Proving Integrals and Series: A Generalization?

[amcavoy]

I need to prove the following:

\int_{0}^1\int_{0}^1\int_{0}^1\frac{1}{1-xyz}dxdydz=\sum_{n=1}^{\infty}\frac{1}{n^3}

Or, as a generalization:

\int_{0}^1\cdots\int_{0}^1\frac{1}{1-\prod_{k=1}^mx_k}\prod_{k=1}^mdx_k=\sum_{n=1}^{\infty}\frac{1}{n^m}

...if there is such a generalization.

I don't know where to begin, any suggestions?

Thanks a lot for your help.

 

[MalleusScientiarum]

You can make a Taylor expansion of the denominator since it is convergent for every point in the domain of integration.

 

[amcavoy]

Alright, a friend showed me how to do this for m=3. Does this work?

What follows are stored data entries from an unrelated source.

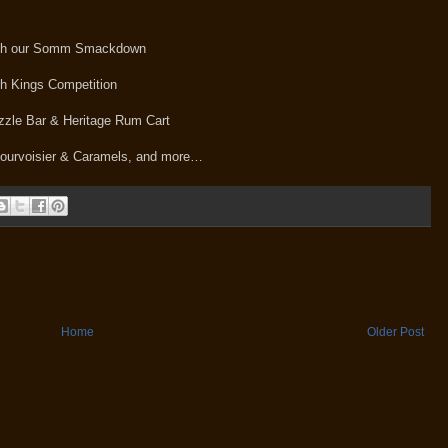
with our Somm Smackdown
ch Kings Competition
zzle Bar & Heritage Rum Cart
ourvoisier & Caramels, and more…
Home
Older Post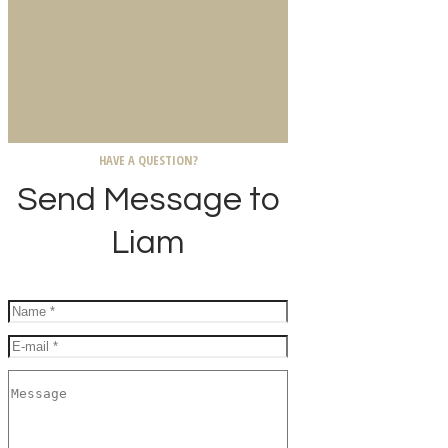
HAVE A QUESTION?
Send Message to
Liam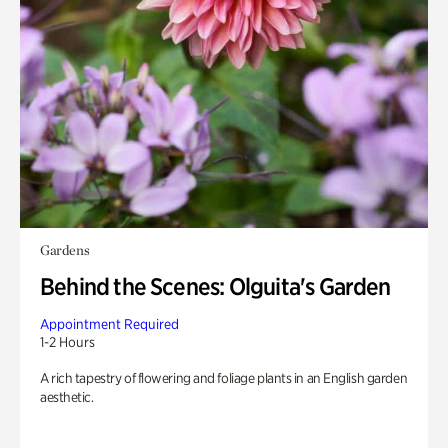
Gardens
Behind the Scenes: Olguita's Garden
Appointment Required
1-2 Hours
A rich tapestry of flowering and foliage plants in an English garden
aesthetic.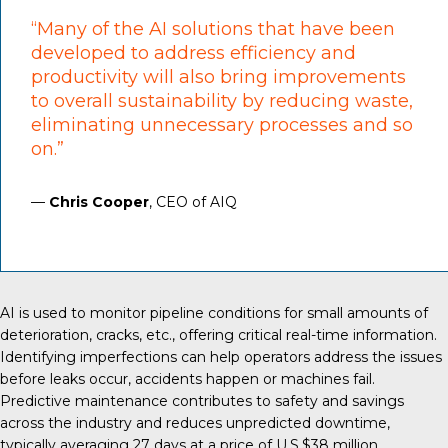
“Many of the AI solutions that have been
developed to address efficiency and
productivity will also bring improvements
to overall sustainability by reducing waste,
eliminating unnecessary processes and so
on.”
—
Chris Cooper
, CEO of AIQ
AI is used
to monitor pipeline conditions for small amounts of
deterioration, cracks, etc., offering critical real-time information.
Identifying imperfections can help operators address the issues
before leaks occur, accidents happen or machines fail.
Predictive maintenance contributes to safety and savings
across the industry and reduces unpredicted downtime,
typically averaging
27 days
at a price of U.S.$38 million.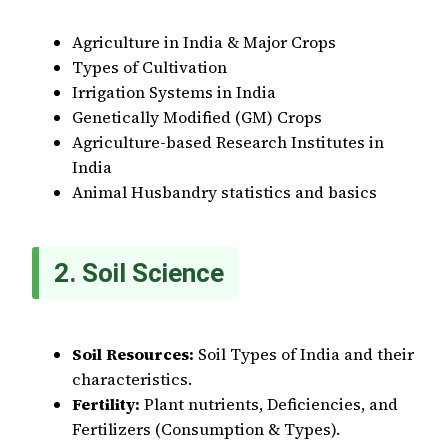
Agriculture in India & Major Crops
Types of Cultivation
Irrigation Systems in India
Genetically Modified (GM) Crops
Agriculture-based Research Institutes in
India
Animal Husbandry statistics and basics
2. Soil Science
Soil Resources:
Soil Types of India and their
characteristics.
Fertility:
Plant nutrients, Deficiencies, and
Fertilizers (Consumption & Types).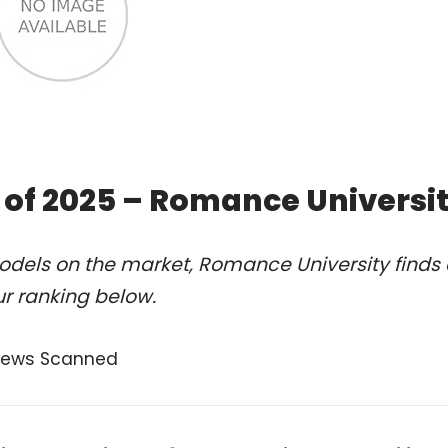
 of 2025 – Romance Universi
odels on the market, Romance University finds 
r ranking below.
views Scanned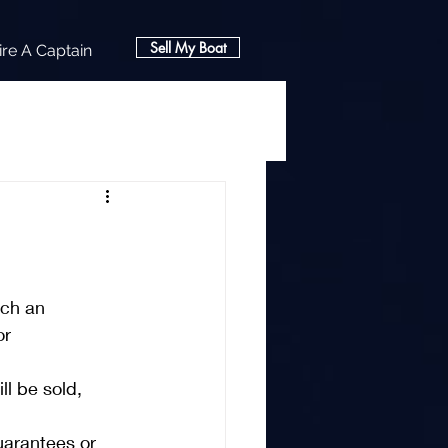
Sell My Boat
ire A Captain
ch an 
r 
ll be sold, 
guarantees or 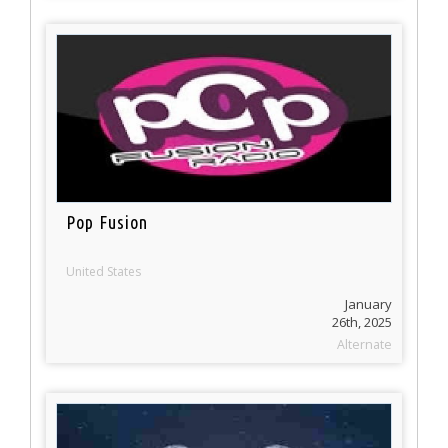
Pop Fusion
United States
January
26th, 2025
Alternate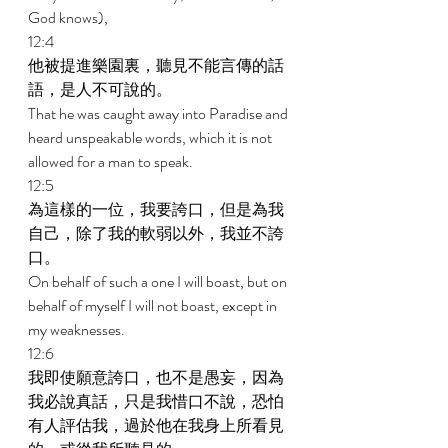
God knows), 
12:4 
他被提進樂園裏，聽見不能言傳的話
語，是人不可說的。 
That he was caught away into Paradise and 
heard unspeakable words, which it is not 
allowed for a man to speak. 
12:5 
為這樣的一位，我要誇口，但是為我
自己，除了我的軟弱以外，我並不誇
口。 
On behalf of such a one I will boast, but on 
behalf of myself I will not boast, except in 
my weaknesses. 
12:6 
我即使願意誇口，也不是愚妄，因為
我必說真話，只是我惜口不說，恐怕
有人評估我，過於他在我身上所看見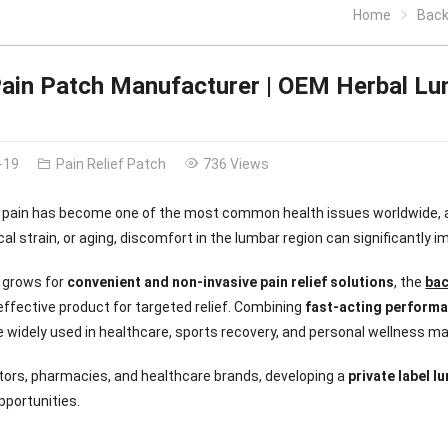
Home
Back 
ain Patch Manufacturer | OEM Herbal Lu
-19
Pain Relief Patch
736 Views
 pain has become one of the most common health issues worldwide, af
al strain, or aging, discomfort in the lumbar region can significantly im
 grows for
convenient and non-invasive pain relief solutions
, the
bac
 effective product for targeted relief. Combining
fast-acting performa
 widely used in healthcare, sports recovery, and personal wellness ma
utors, pharmacies, and healthcare brands, developing a
private label l
pportunities.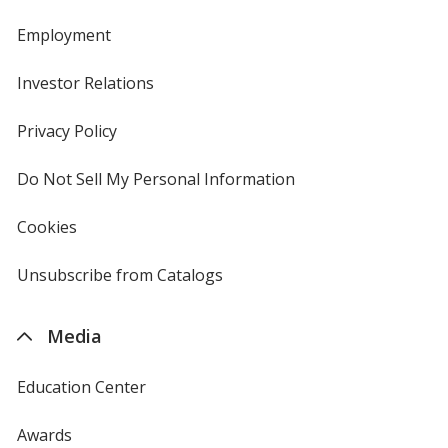
Employment
Investor Relations
opens
in
new
Privacy Policy
for
window
4imprint
Do Not Sell My Personal Information
opens
in
new
Cookies
used
window
by
4imprint
Unsubscribe from Catalogs
sent
by
4imprint
Media
Education Center
Awards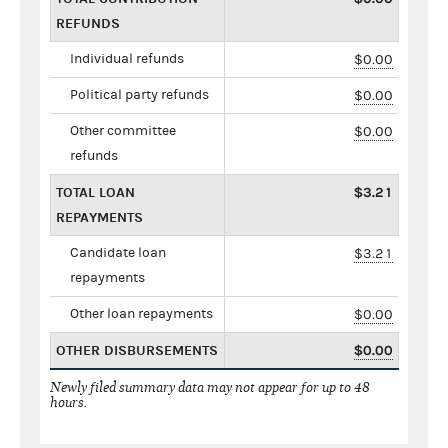
REFUNDS
Individual refunds
$0.00
Political party refunds
$0.00
Other committee
$0.00
refunds
TOTAL LOAN
$3.21
REPAYMENTS
Candidate loan
$3.21
repayments
Other loan repayments
$0.00
OTHER DISBURSEMENTS
$0.00
Newly filed summary data may not appear for up to 48
hours.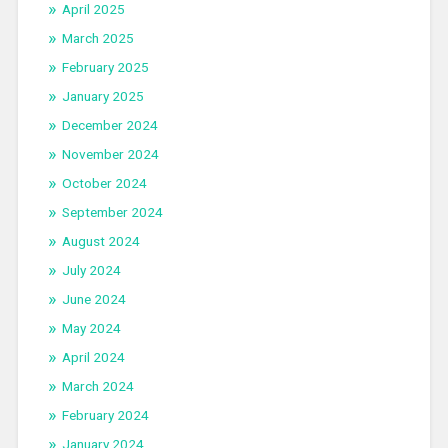
April 2025
March 2025
February 2025
January 2025
December 2024
November 2024
October 2024
September 2024
August 2024
July 2024
June 2024
May 2024
April 2024
March 2024
February 2024
January 2024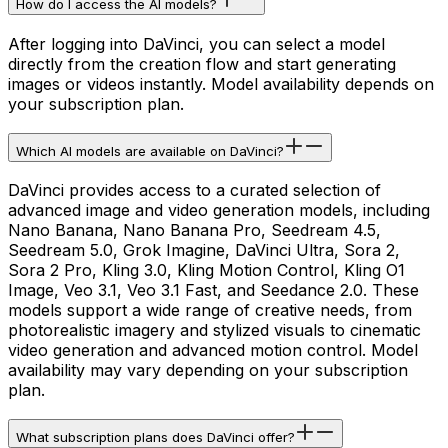
How do I access the AI models?
After logging into DaVinci, you can select a model
directly from the creation flow and start generating
images or videos instantly. Model availability depends on
your subscription plan.
Which AI models are available on DaVinci?
DaVinci provides access to a curated selection of
advanced image and video generation models, including
Nano Banana, Nano Banana Pro, Seedream 4.5,
Seedream 5.0, Grok Imagine, DaVinci Ultra, Sora 2,
Sora 2 Pro, Kling 3.0, Kling Motion Control, Kling O1
Image, Veo 3.1, Veo 3.1 Fast, and Seedance 2.0. These
models support a wide range of creative needs, from
photorealistic imagery and stylized visuals to cinematic
video generation and advanced motion control. Model
availability may vary depending on your subscription
plan.
What subscription plans does DaVinci offer?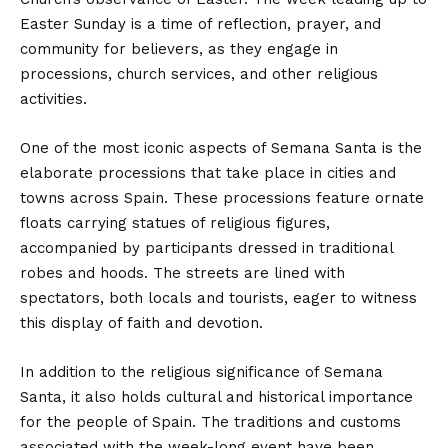
Easter Sunday is a time of reflection, prayer, and
community for believers, as they engage in
processions, church services, and other religious
activities.
One of the most iconic aspects of Semana Santa is the
elaborate processions that take place in cities and
towns across Spain. These processions feature ornate
floats carrying statues of religious figures,
accompanied by participants dressed in traditional
robes and hoods. The streets are lined with
spectators, both locals and tourists, eager to witness
this display of faith and devotion.
In addition to the religious significance of Semana
Santa, it also holds cultural and historical importance
for the people of Spain. The traditions and customs
associated with the week-long event have been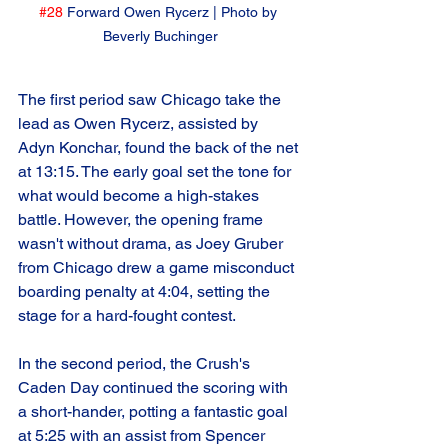
#28
 Forward Owen Rycerz | Photo by 
Beverly Buchinger
The first period saw Chicago take the 
lead as Owen Rycerz, assisted by 
Adyn Konchar, found the back of the net 
at 13:15. The early goal set the tone for 
what would become a high-stakes 
battle. However, the opening frame 
wasn't without drama, as Joey Gruber 
from Chicago drew a game misconduct 
boarding penalty at 4:04, setting the 
stage for a hard-fought contest.
In the second period, the Crush's 
Caden Day continued the scoring with 
a short-hander, potting a fantastic goal 
at 5:25 with an assist from Spencer 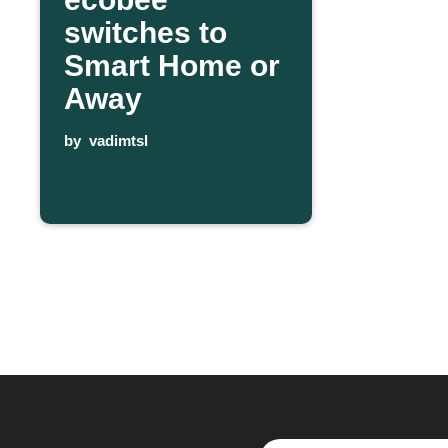
switches to
Smart Home or
Away
by
vadimtsl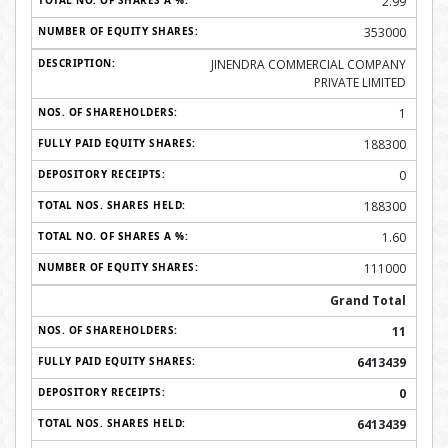
2.99
353000
JINENDRA COMMERCIAL COMPANY
PRIVATE LIMITED
1
188300
0
188300
1.60
111000
Grand Total
11
6413439
0
6413439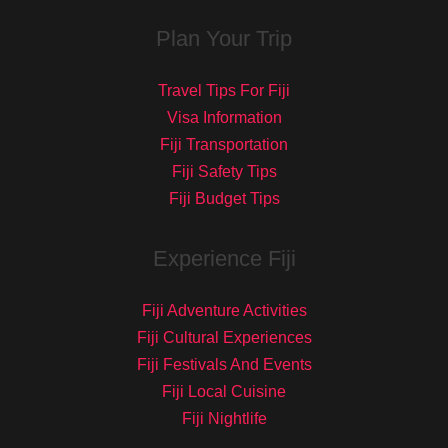
Plan Your Trip
Travel Tips For Fiji
Visa Information
Fiji Transportation
Fiji Safety Tips
Fiji Budget Tips
Experience Fiji
Fiji Adventure Activities
Fiji Cultural Experiences
Fiji Festivals And Events
Fiji Local Cuisine
Fiji Nightlife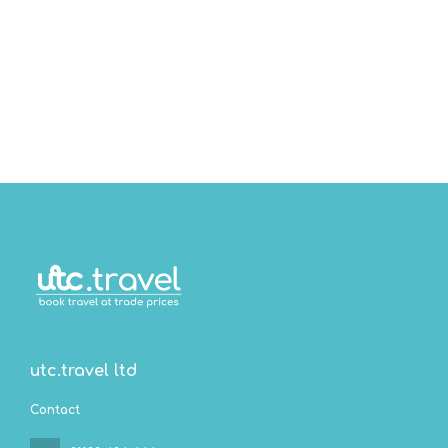
utc.travel ltd
Contact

\sum_{n=1}^{\infty}\frac{1}{n^3}=\sum_{n=0}^{\infty}\frac{1}{(n+1)^3}

and since \int_{0}^1x^kdx=\frac{1}{k+1}, the sum can be rewritten as follows:

\sum_{n=0}^{\infty}\frac{1}{(n+1)^3}=\sum_{n=0}^{\infty}\int_{0}^1\int_{0}^1\int_{0}^1(xyz)^kdxdydz=\int_{0}^1\int_{0}^1\int_{0}^1\frac{1}{1-xyz}dxdydz.

This works? Or, is the proof more in-depth? I would like to know whether the needs to be a justification for evaluating the outside sum first.

Thanks again.